Chapter 15
▂▂▂▂▂▂JOAN AND HER BRAINS

THE TRIP FROM Chickladoria to Vegia, while fairly long, was uneventful.

Joan spent her working hours, of course, at her regular job of rebuilding the giant computer. Cloud spent his at the galactic chart or in the control room staring into a tank; classifying, analyzing, building up and knocking down hypotheses and theories, wringing every possible drop of knowledge from all the data he could collect.

In their “spare” time, of which each had quite a great deal, they worked together at their telepathy; to such good purpose that, when so working, verbal communication between them became rarer and rarer. And, alone or in a crowd, within sight of each other or not, in any place or at any time, asleep or awake, each had only to think at the other and they were instantly in full mental rapport.

And oftener and oftener there came those instantaneously-fleeting touches of something infinitely more than mere telepathy; that fusion of minds which was so ultimately intimate that neither of the two could have said whether he longed for or dreaded its full coming the more. In fact, for several days before reaching Vegia, each knew that they could bring about that full fusion any time they chose to do so; but both shied away from its consummation, each as violently as the other.

Thus the trip did not seem nearly as long as it actually was.

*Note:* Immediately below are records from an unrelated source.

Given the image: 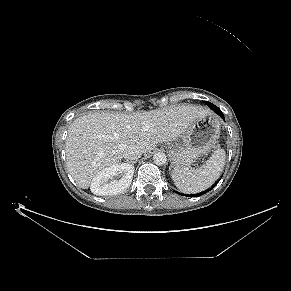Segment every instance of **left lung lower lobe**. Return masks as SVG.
<instances>
[{"label":"left lung lower lobe","instance_id":"0a47b994","mask_svg":"<svg viewBox=\"0 0 291 291\" xmlns=\"http://www.w3.org/2000/svg\"><path fill=\"white\" fill-rule=\"evenodd\" d=\"M211 109L214 110L218 115H220L224 119V115H223V113L221 112V110L218 107L215 106V107H213ZM196 196H200V194H197Z\"/></svg>","mask_w":291,"mask_h":291}]
</instances>
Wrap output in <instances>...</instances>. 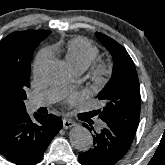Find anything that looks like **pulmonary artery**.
<instances>
[{"instance_id": "e3ab8cb5", "label": "pulmonary artery", "mask_w": 165, "mask_h": 165, "mask_svg": "<svg viewBox=\"0 0 165 165\" xmlns=\"http://www.w3.org/2000/svg\"><path fill=\"white\" fill-rule=\"evenodd\" d=\"M59 95L60 91L58 89H50L44 93L33 96L28 100V109L30 111H33L40 107L48 106L51 103L55 102L59 98Z\"/></svg>"}]
</instances>
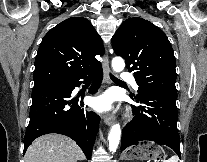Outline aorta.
<instances>
[{"instance_id": "762f6f07", "label": "aorta", "mask_w": 207, "mask_h": 162, "mask_svg": "<svg viewBox=\"0 0 207 162\" xmlns=\"http://www.w3.org/2000/svg\"><path fill=\"white\" fill-rule=\"evenodd\" d=\"M125 67L124 60L121 57H115L112 60V68L115 72L123 71ZM121 138V128L119 124H114L108 134L109 150L115 152L118 148Z\"/></svg>"}]
</instances>
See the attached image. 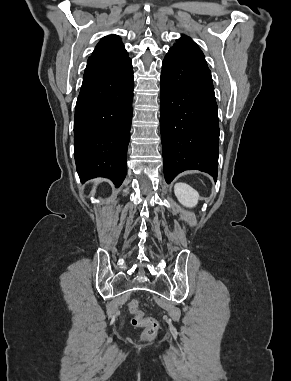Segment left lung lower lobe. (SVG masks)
<instances>
[{
  "label": "left lung lower lobe",
  "mask_w": 291,
  "mask_h": 381,
  "mask_svg": "<svg viewBox=\"0 0 291 381\" xmlns=\"http://www.w3.org/2000/svg\"><path fill=\"white\" fill-rule=\"evenodd\" d=\"M160 128L168 184L191 169L217 179L219 124L211 72L173 48L162 64Z\"/></svg>",
  "instance_id": "0a47b994"
}]
</instances>
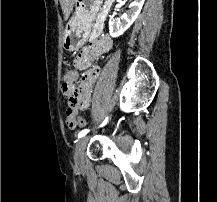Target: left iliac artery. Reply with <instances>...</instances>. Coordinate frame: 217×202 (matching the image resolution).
I'll use <instances>...</instances> for the list:
<instances>
[{
  "mask_svg": "<svg viewBox=\"0 0 217 202\" xmlns=\"http://www.w3.org/2000/svg\"><path fill=\"white\" fill-rule=\"evenodd\" d=\"M107 122H108V117L105 118V120L100 125V127H103L104 125H106ZM89 131H90L89 129H84V130L80 131L78 134V138L84 137Z\"/></svg>",
  "mask_w": 217,
  "mask_h": 202,
  "instance_id": "obj_1",
  "label": "left iliac artery"
}]
</instances>
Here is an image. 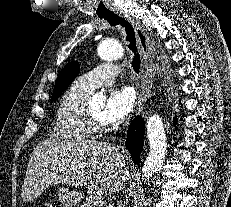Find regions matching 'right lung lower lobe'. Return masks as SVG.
<instances>
[{
    "mask_svg": "<svg viewBox=\"0 0 231 207\" xmlns=\"http://www.w3.org/2000/svg\"><path fill=\"white\" fill-rule=\"evenodd\" d=\"M144 130L145 122L141 117L134 118L128 128L126 147L137 164L140 163L139 153L143 147Z\"/></svg>",
    "mask_w": 231,
    "mask_h": 207,
    "instance_id": "right-lung-lower-lobe-1",
    "label": "right lung lower lobe"
}]
</instances>
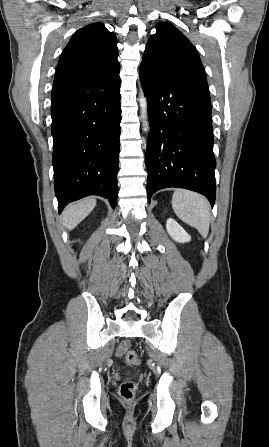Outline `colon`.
Masks as SVG:
<instances>
[{
  "instance_id": "obj_1",
  "label": "colon",
  "mask_w": 269,
  "mask_h": 447,
  "mask_svg": "<svg viewBox=\"0 0 269 447\" xmlns=\"http://www.w3.org/2000/svg\"><path fill=\"white\" fill-rule=\"evenodd\" d=\"M122 359L127 365H136L139 362L137 353L133 350H123ZM137 384L133 380H125L119 387V396L123 402L130 403L134 400Z\"/></svg>"
}]
</instances>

The first order of business on Vegia, of course, was the extinguishment of its five loose atomic vortices—for which reason this was to be pretty much a planetary holiday, although that is of little concern here.

As the Vortex Blaster II began settling into position, the two scientists took their places. Cloud was apparently his usual self-controlled self, but Joan was white and strained—almost shaking. He sent her a steadying thought, but her block was up, solid.

“Don’t take it so hard, Joanie,” he said, soberly. “Margie’ll take ’em, I hope—but even if she doesn’t, there’s a dozen things not tried yet.”

“That’s just the trouble—there aren’t! We put just about everything we had into Lulu; Margie is only a few milliseconds better. Perhaps there are a dozen things not tried yet, but I haven’t the faintest, foggiest smidgeon of an idea of what any of them could be. Margie is the last word, Storm—the best analogue computer it is possible to build with today’s knowledge.”